**Task directions**
Print the entries below again exactly as they stand, but skip any picture.

**Data for review**
***

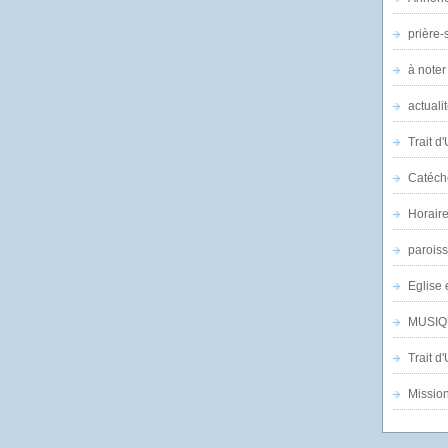
prière-s
à noter
actuali
Trait d
Catéch
Horair
parois
Eglise 
MUSIQ
Trait d
Mission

***

**Solved problem**
prière-s
à noter
actuali
Trait d
Catéch
Horair
parois
Eglise 
MUSIQ
Trait d
Mission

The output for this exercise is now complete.